Annals provides discussion tips and questions related to one original research article in each issue. We welcome you to post a summary of your conversation to our eLetters section, a forum for readers to share their responses to Annals articles. Further information and links to previous Annals Journal Club features can be found on our website.

CURRENT SELECTION

White VanGompel E, Singh L, Carlock F, Rittenhouse C, Ryckman KK, Radke S. Family medicine presence on labor and delivery: effect on safety culture and cesarean delivery. Ann Fam Med. 2024; 22(5): 375-382

Discussion Tips

The authors investigate whether different types of staffing models for obstetrics units (Family Medicine only, Obstetrics only, or both) were associated with rates of nulliparous, term, singleton, vertex (NTSV) cesarean deliveries and nursing survey results to investigate unit culture during a period in 2021. The data came from a statewide quality improvement program that appeared to have good uptake, which allows for a good view of the states obstetrics systems. The goal of studying the outcomes is presumably to link the different unit types to the risk of severe maternal morbidity and mortality.

Discussion Questions

  • What question is asked by this study and why does it matter?
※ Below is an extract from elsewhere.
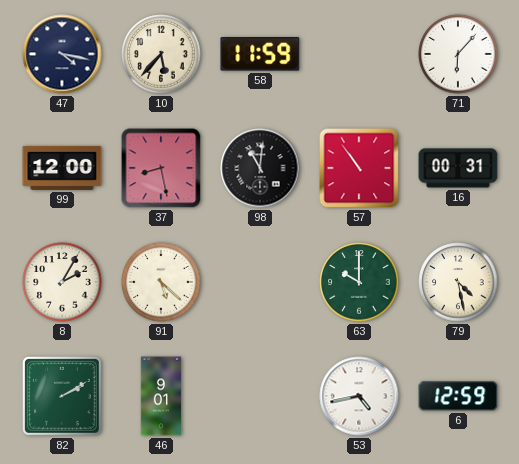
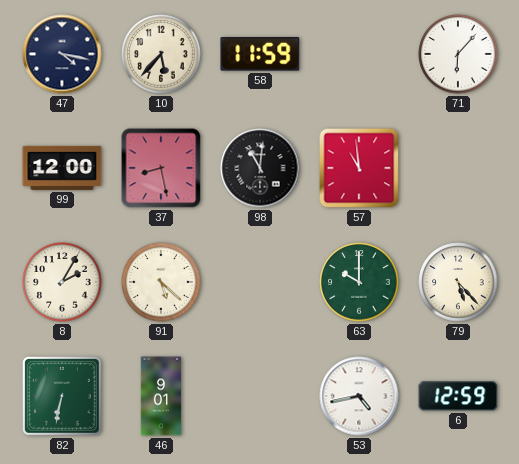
57: 10:54 -> 10:59
16: 00:31 -> none
79: 4:28 -> 5:23
82: 2:10 -> 6:32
  • How does this study advance beyond previous research and clinical practice on this topic?

  • How strong is the study design for answering the question?

  • What is a cross-sectional study? What are the strengths/weaknesses of this type of study design?

  • What is a counterfactual; how does this concept relate to this study?

  • Are there predictors that were not included in the statistical model that you feel would improve the modeling of the NTSV?

  • To what degree can the findings be accounted for by:

    • ∘ Differences in risk of obstetrical patients?

    • ∘ Other individual patient and/or community characteristics?

    • ∘ Differences in obstetrical staffing models?

  • What are the main study findings?

  • How comparable is the study sample to similar patients in your practice or region? What is your judgment about the transportability of the findings?

  • How might this study change FM residency training and education? FM credentialing to practice OB within larger academic centers?

  • Who are the constituencies for the findings, and how might they be engaged in interpreting or using the findings?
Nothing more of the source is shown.